Influencers and the Importance of Disclosure

A recent decision of the Ad Standards Community Panel (case number: 0055-21) has reinforced the need for influencers to clearly identify when a social media post is an advertisement.

What happened?

An Instagram post by influencer Anna Heinrich included an image of her in a green dress, with the text:

Turning my apartment into a Runway đź’š
Then back to my PJs I go! Wearing: @runawaythelabel.

What were the complaints?

The thrust of the complaints was that there was no transparency in the post regarding the sponsorship by Runaway The Label.

What’s the law?

Section 2.7 of the Australian Association of National Advertisers Code of Ethics (Code) states that:

Advertising shall be clearly distinguishable as such.

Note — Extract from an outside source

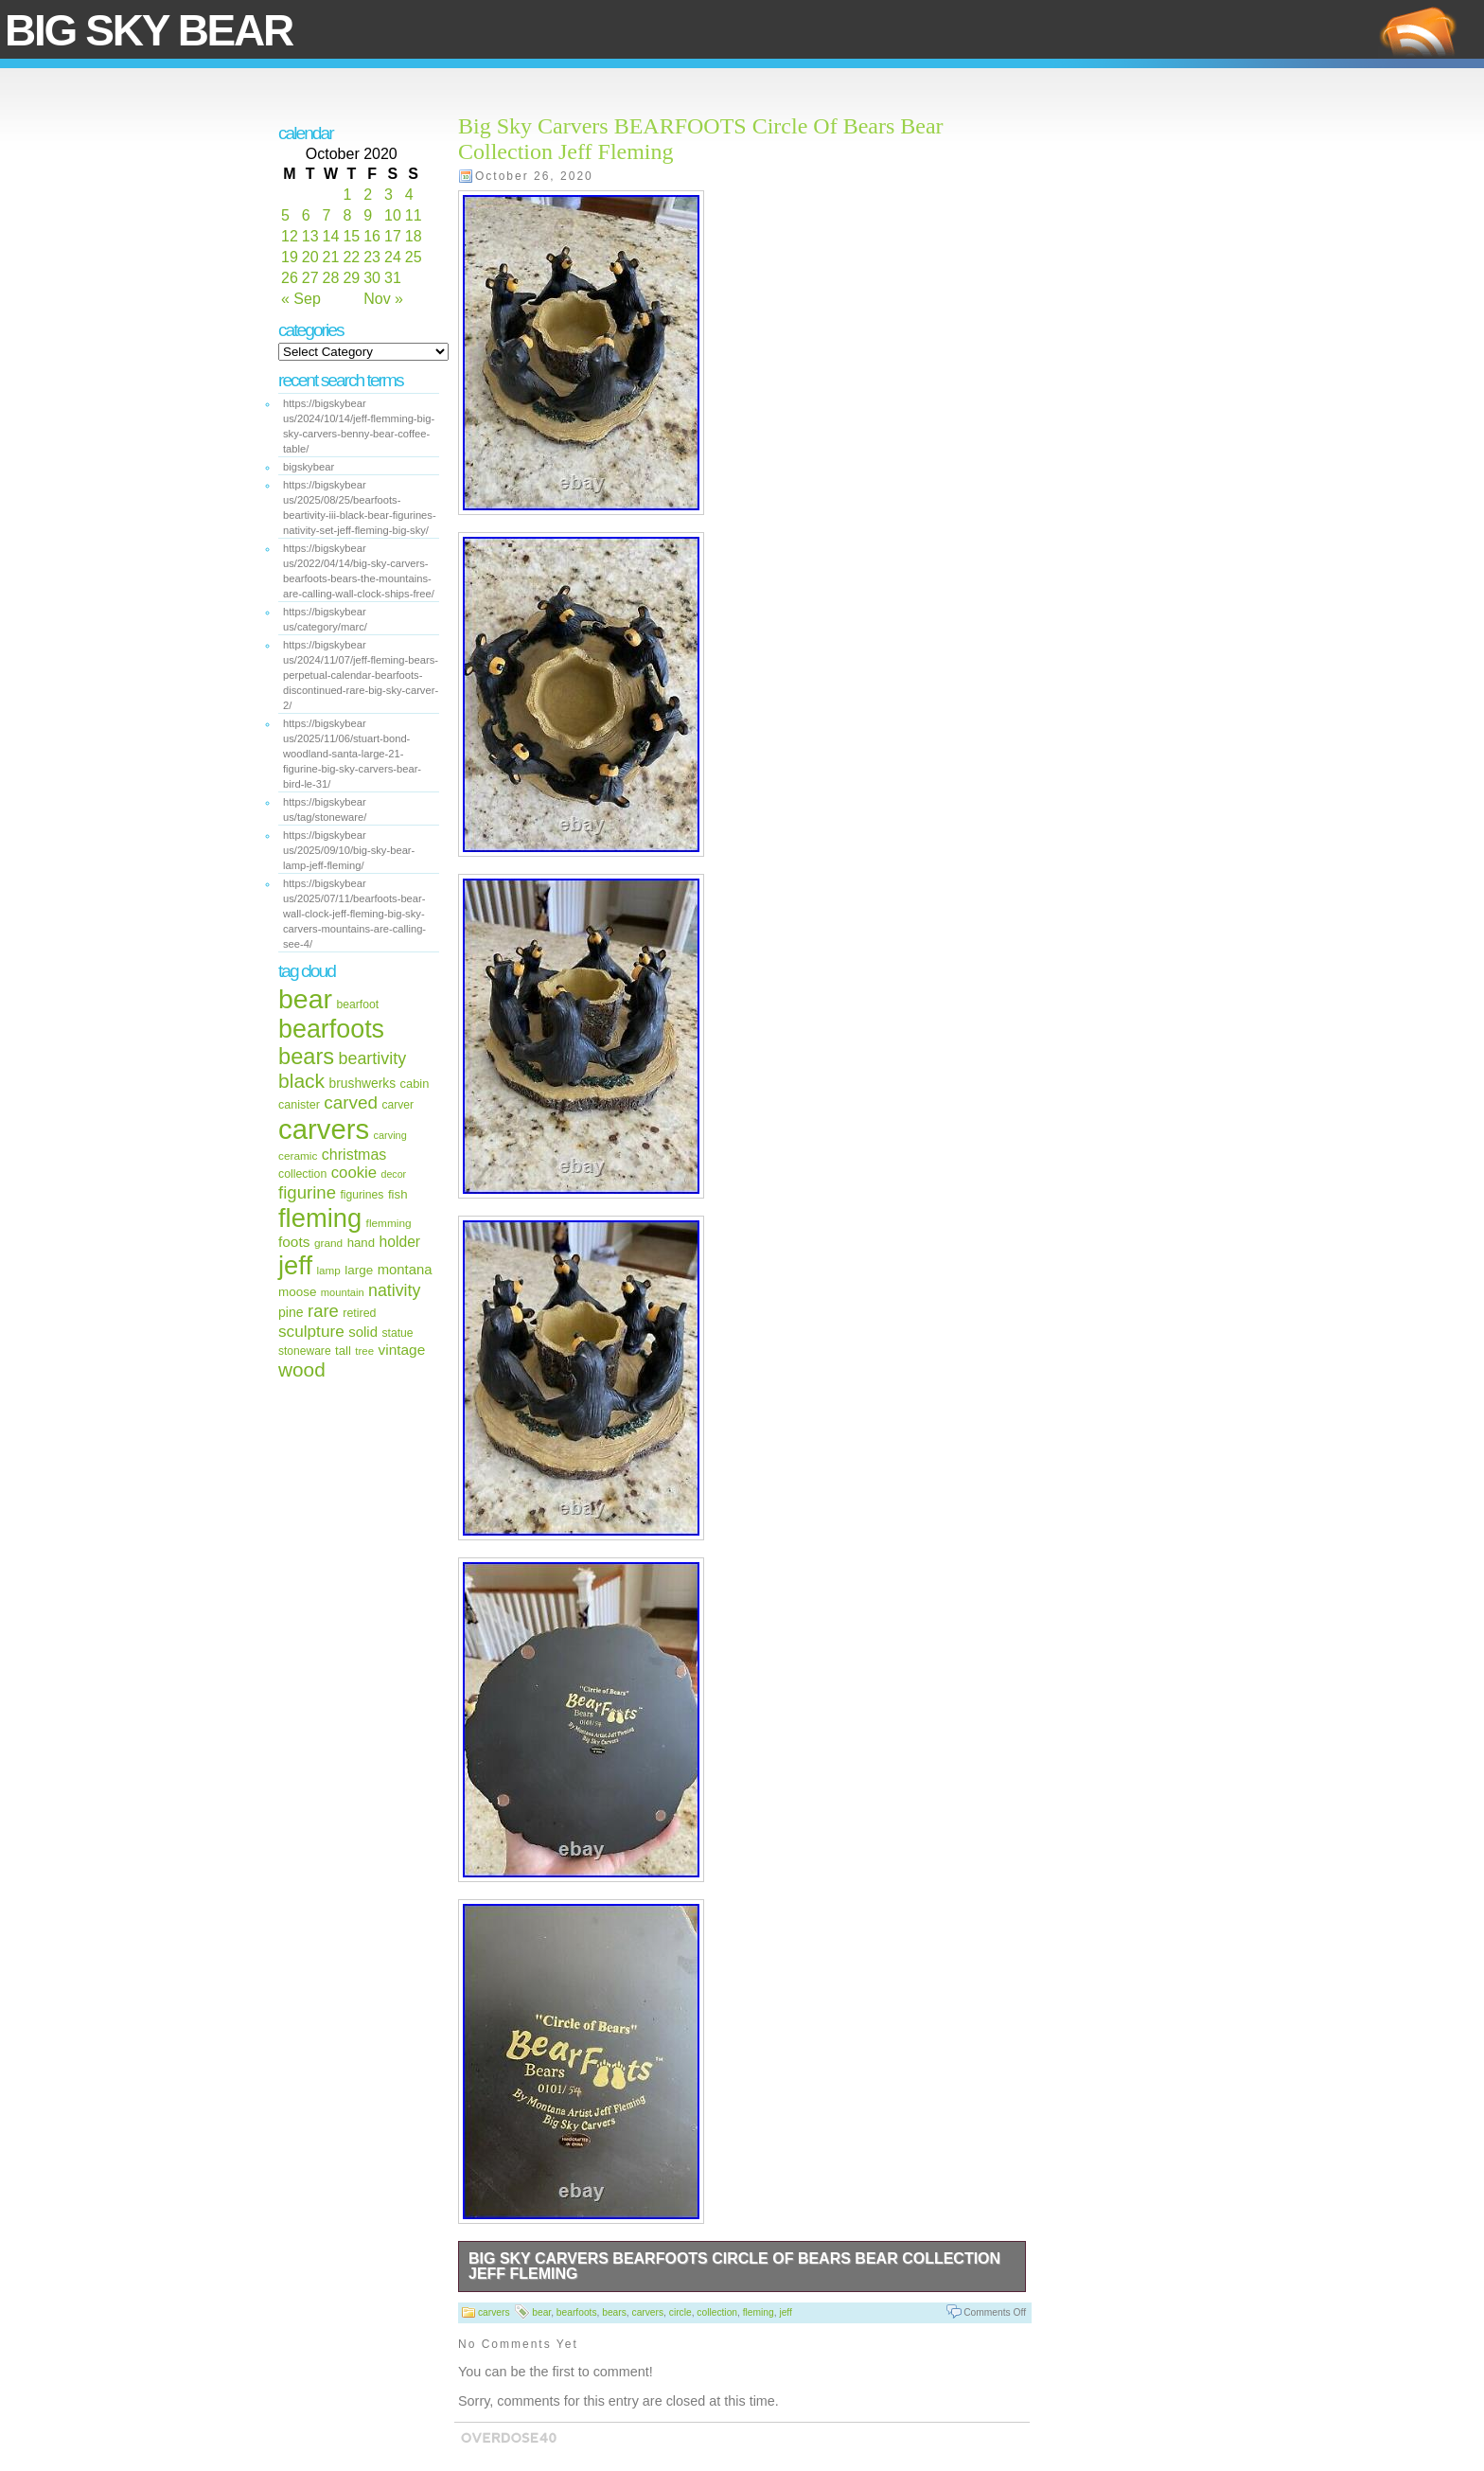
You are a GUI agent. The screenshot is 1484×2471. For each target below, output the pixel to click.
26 (289, 278)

The Practice Note to section 2.7 provides useful guidance for influencers and brands

Influencer and affiliate marketing often appears alongside organic/genuine user-generated content and is often less obvious to the audience. Where an influencer or affiliate accepts payment of money or free products or services from a brand in exchange for them to promote that brand’s products or services, the relationship must be clear, obvious and upfront to the audience and expressed in a way that is easily understood (e.g. #ad, Advert, Advertising, Branded Content, Paid Partnership, Paid Promotion). Less clear labels such as #sp, Spon, gifted, Affiliate, Collab, thanks to… or merely mentioning the brand name may not be sufficient to clearly distinguish the post as advertising.

These rules were tightened in February 2021 to ensure that advertising content was not disguised as news, independent market research, user-generated content, private blogs or independent reviews.

What was the decision?

In short, the panel considered that the advertisement did breach section 2.7 of the Code.

What was the reasoning?

The panel considered that it had to examine two issues:

  • did the material constitute an “advertising or marketing communication”
  • if the answer to the first issue was “yes”, then was the advertising material clearly distinguishable as such.

How does the code define advertising?

  • Any material which is published or broadcast using any medium or any activity which is undertaken by, or on behalf of an advertiser or marketer
  • Over which the advertiser or marketer has a reasonable degree of control, and
  • That draws the attention of the public in a manner calculated to promote or oppose directly or indirectly a product, service, person, organisation or line of conduct.

Did the material constitute an “advertising or marketing communication”?

The Panel considered that the clear placement of the product in the advertisement and the use of the brand name runawaythelabel did amount to material that would draw the attention of the public in a manner designed to promote the brand. On the issue of whether the advertiser (i.e. Runaway The Label) had a reasonable degree of control, the advertiser did not respond. Nevertheless, the Panel proceeded on the presumption that the post was authorised by the advertiser because Ms Heinrich was a well-known influencer who would be likely to post such material under a commercial arrangement.

Was the material clearly distinguishable as advertising?

The Panel considered the Practice Note to section 2.7 and concluded that while some followers of the influencer may be able to recognise that the post was most likely advertising, there was nothing in the wording of the post and no hashtags which clearly demonstrated that it was advertising material. The Panel considered that tagging the brand on its own was not sufficient to clearly and obviously show that there was an arrangement between the brand and influencer.

What are the key actions to take?

By influencers

To clearly identify that a paid post is advertising – merely mentioning or tagging the brand will not be sufficient. They must include a tag such as #sponsored, #ad, #advert, #advertising, #brandedcontent, #paidpartnership or #paidpromotion.

By the brands

To protect brand integrity, businesses should include a requirement in their agreements with influencers that they comply with the Code and specifically the requirement to ensure that each paid post is clearly identified as advertising by using clear language (such as #sponsored, #ad, #advert or #advertising).